What is needed | Go over the data and copy out each line with "fuerte" in it.
┌─ Supplied data
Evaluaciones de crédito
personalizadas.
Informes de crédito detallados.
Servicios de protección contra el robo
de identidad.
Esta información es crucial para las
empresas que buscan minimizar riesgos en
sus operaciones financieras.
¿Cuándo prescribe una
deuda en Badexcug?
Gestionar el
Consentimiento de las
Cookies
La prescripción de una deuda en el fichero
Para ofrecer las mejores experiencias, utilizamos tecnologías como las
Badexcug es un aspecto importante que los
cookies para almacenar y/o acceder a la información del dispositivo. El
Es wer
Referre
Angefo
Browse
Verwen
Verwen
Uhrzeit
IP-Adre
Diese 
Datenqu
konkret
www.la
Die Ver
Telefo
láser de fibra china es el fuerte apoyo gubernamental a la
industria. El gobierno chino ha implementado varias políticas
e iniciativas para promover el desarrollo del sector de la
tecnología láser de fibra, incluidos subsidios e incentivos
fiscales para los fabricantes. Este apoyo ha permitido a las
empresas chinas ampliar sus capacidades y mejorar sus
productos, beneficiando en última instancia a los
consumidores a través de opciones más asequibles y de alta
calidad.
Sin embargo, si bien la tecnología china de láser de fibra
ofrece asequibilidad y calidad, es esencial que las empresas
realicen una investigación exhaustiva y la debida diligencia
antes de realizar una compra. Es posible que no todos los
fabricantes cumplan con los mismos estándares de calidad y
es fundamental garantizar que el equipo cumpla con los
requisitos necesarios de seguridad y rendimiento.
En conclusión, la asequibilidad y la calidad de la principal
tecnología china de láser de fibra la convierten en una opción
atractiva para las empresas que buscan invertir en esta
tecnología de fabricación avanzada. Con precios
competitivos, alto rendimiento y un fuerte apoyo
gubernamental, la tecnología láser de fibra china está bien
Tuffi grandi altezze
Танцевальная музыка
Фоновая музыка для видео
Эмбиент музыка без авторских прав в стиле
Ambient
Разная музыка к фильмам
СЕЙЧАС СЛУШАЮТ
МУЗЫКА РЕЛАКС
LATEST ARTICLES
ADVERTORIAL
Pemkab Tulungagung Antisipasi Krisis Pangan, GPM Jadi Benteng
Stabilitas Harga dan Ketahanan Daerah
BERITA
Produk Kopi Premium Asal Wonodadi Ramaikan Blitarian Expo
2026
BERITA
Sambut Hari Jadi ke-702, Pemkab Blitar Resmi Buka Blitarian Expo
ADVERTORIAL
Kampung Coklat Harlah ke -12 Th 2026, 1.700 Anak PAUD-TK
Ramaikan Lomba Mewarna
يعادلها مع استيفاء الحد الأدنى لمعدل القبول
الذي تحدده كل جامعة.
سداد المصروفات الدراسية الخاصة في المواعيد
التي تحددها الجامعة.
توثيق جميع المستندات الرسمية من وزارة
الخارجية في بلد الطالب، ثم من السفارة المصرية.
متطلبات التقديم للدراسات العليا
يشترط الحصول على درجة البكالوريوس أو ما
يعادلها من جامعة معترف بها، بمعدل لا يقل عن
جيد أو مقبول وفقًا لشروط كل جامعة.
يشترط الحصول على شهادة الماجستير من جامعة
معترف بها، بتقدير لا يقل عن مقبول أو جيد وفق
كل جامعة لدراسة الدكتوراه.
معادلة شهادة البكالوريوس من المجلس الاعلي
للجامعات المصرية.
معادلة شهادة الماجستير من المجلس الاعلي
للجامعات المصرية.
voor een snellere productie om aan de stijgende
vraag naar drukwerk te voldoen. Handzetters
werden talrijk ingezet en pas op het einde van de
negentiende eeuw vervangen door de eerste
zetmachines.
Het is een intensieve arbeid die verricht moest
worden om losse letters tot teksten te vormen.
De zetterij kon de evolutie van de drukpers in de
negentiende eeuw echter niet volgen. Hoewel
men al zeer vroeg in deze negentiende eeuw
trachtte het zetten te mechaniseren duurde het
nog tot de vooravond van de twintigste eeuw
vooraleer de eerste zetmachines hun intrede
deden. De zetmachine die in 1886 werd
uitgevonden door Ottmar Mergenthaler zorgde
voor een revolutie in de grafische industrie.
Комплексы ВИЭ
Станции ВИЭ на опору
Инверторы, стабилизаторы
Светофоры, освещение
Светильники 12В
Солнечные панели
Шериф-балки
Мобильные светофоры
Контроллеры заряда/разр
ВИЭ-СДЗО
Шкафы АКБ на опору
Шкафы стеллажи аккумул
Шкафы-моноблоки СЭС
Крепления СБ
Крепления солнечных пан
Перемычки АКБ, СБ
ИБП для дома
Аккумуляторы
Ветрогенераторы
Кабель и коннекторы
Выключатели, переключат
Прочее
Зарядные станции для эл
└─
┌─ Supplied data
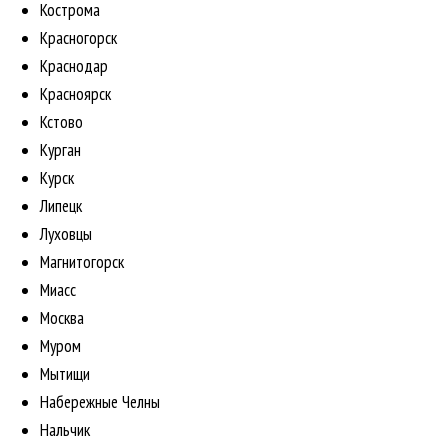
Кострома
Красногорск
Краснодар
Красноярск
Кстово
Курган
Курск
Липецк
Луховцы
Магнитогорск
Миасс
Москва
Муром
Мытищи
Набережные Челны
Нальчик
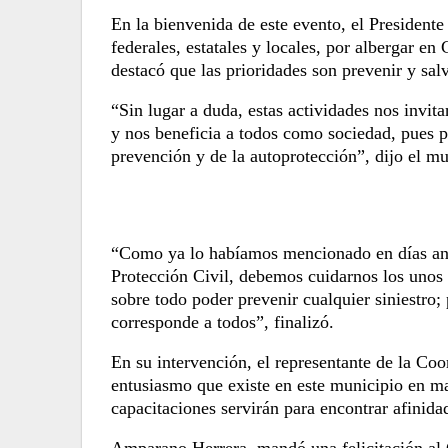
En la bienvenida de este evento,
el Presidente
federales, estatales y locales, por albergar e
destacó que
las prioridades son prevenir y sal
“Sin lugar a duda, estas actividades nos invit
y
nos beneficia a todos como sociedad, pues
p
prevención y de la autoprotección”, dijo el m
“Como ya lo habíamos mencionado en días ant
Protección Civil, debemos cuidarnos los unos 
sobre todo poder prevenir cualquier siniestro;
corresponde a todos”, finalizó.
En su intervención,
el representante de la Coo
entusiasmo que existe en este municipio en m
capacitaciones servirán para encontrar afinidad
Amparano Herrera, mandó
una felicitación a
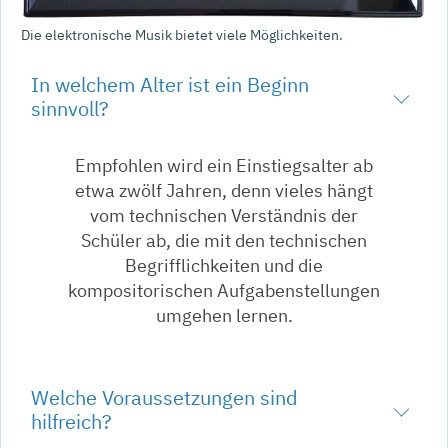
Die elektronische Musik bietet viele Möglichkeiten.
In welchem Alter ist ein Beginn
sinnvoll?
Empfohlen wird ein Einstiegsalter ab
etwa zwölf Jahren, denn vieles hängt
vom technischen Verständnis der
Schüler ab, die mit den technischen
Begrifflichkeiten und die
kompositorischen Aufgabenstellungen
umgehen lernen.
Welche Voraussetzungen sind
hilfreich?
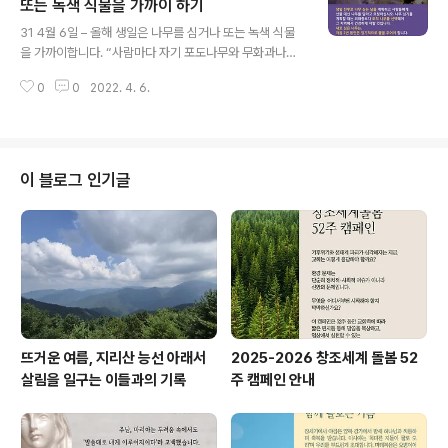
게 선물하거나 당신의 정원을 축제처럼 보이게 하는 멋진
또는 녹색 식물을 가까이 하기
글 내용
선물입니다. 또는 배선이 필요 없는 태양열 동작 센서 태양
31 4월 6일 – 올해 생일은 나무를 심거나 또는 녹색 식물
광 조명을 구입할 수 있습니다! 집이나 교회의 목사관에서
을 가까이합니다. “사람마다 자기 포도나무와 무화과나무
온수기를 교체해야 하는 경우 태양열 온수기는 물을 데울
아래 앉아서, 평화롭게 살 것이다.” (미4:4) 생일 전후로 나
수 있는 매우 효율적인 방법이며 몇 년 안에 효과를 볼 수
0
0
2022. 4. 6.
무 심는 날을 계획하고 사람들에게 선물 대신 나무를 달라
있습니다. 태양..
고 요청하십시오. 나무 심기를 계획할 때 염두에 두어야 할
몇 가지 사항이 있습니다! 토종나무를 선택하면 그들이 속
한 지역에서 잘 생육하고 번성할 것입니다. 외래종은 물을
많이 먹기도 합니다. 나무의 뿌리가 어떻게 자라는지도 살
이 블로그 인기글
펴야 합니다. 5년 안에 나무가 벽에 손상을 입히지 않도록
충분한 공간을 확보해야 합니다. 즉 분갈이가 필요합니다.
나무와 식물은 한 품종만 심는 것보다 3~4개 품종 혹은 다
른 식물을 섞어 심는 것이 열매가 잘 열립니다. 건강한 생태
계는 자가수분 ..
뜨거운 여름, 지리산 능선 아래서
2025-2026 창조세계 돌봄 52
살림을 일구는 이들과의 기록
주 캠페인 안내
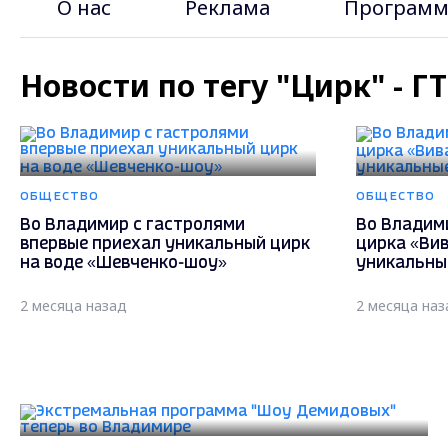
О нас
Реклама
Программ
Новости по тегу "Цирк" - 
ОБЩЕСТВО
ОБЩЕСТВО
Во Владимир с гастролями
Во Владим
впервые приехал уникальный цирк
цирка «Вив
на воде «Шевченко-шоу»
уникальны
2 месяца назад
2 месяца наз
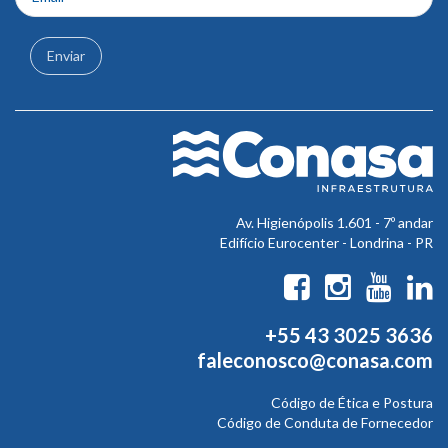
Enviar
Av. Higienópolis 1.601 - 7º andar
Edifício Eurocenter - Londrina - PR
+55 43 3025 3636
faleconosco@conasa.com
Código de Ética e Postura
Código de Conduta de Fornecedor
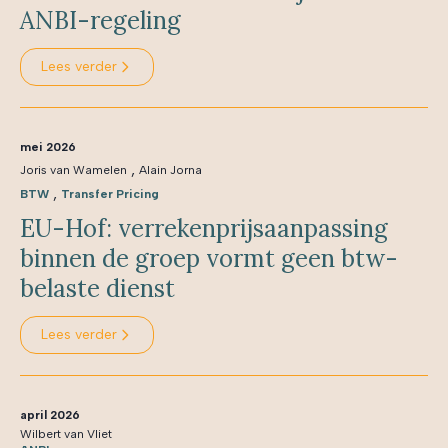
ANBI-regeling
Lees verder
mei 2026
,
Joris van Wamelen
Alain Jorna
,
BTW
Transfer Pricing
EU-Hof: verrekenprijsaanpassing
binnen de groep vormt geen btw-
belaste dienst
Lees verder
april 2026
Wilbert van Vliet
└─
Answer box |
láser de fibra china es el fuerte apoyo gubernamental a la
competitivos, alto rendimiento y un fuerte apoyo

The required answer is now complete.